First, she followed her passion for environmental stewardship all the way to Nevada for an independent study during college. The land her community lived on had been financed, in part, by The Grateful Dead, which drew many fans to the area.
Little did she know that their unique musical style of “morphing from one song into another” would become a mirror for her own life.
After her first marriage ended, Barrett found herself with two small children and no job, degree or place to live. She ended up working as a handyman at a summer camp in Burnsville, N.C. and lived in a cabin with only a refrigerator, hotplate and toaster oven.
Despite it being an extremely stressful time, Barrett tried to carry out her plan to be the perfect mom, preparing all organic meals that took hours—that is, until someone close to her imparted these wise words: “Nobody ever died from eating fish sticks.”
She made it through (with the occasional help of fish sticks for dinner) and when her kids got older, she went back to school, balancing work, studies and parenting. A few more arcs in her story took place during this time—including remarrying and playing college basketball in Egypt while pregnant with her daughter.
After 18 years, she completed her bachelor’s degree at UNC Asheville at age 35 and received an honorary Doctor of Science degree at Commencement on May 13, 2017.
Barrett shared these stories because, like a familiar chorus, life’s tests will always come back around. What matters is that we learn from them.
She left UNC Asheville’s newest alumni with this charge: “… Life won’t always be easy. This university has done a great job of giving you a broad library of knowledge. It is the solid foundation upon which your particular brand of success will be built. But I want to encourage you to value the lessons life delivers to you as well. And you will come to know and honor your own personal brand of grit. We are Bulldogs, after all.”
May 2017 Honorary Degree Recipients
Commencement speaker Ko Barrett was joined on stage by three leaders in their fields:
Dr. Olson Huff, who also received a Doctor of Science degree, has practiced pediatrics in Asheville since 1987. Under his leadership, Mission Children’s Hospital, the only children’s hospital in Western North Carolina, was formed. The Olson Huff Center for Child Development became a part of the Children’s Hospital in 1996. Having been appointed by the governor, Huff serves on the N.C. Early Childhood Advisory Council.

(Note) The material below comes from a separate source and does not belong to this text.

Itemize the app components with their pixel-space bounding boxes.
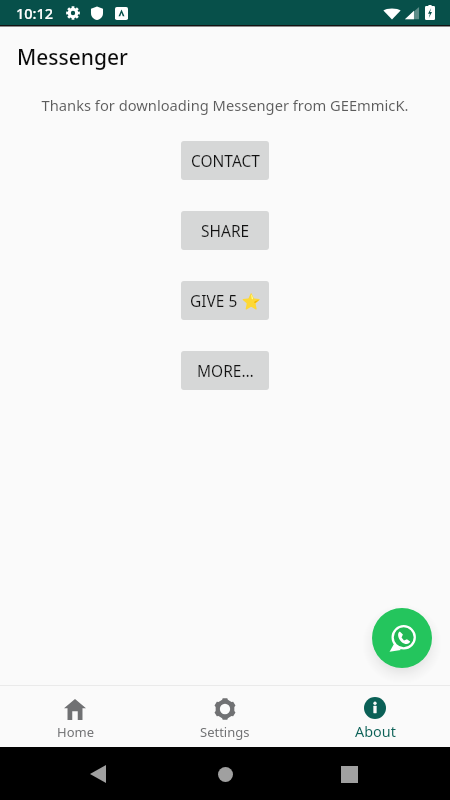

Stoney Lamar, a woodturner and sculptor who lives and works in Saluda, N.C., has exhibited his works in the American Craft Museum, the Victoria and Albert Museum in London, England, and the Renwick Gallery of the Museum of American Art at the Smithsonian Institute in Washington, D.C. He was a founding member of the American Association of Woodturners, and board president of the Center for Craft, Creativity & Design. He received an honorary Doctor of Fine Arts degree.
Ellen Wachacha Bird, an elder of the Eastern Band of Cherokee Indians, was recently given the title of Beloved Woman, a designation bestowed upon Cherokee women who are highly respected for their service to the community, their integrity and their good character. A fluent Cherokee speaker, she has shared her knowledge of Cherokee traditions, including medicines, quilting and food, not only with her 10 children, but also with the community. She received an honorary Doctor of Humane Letters degree.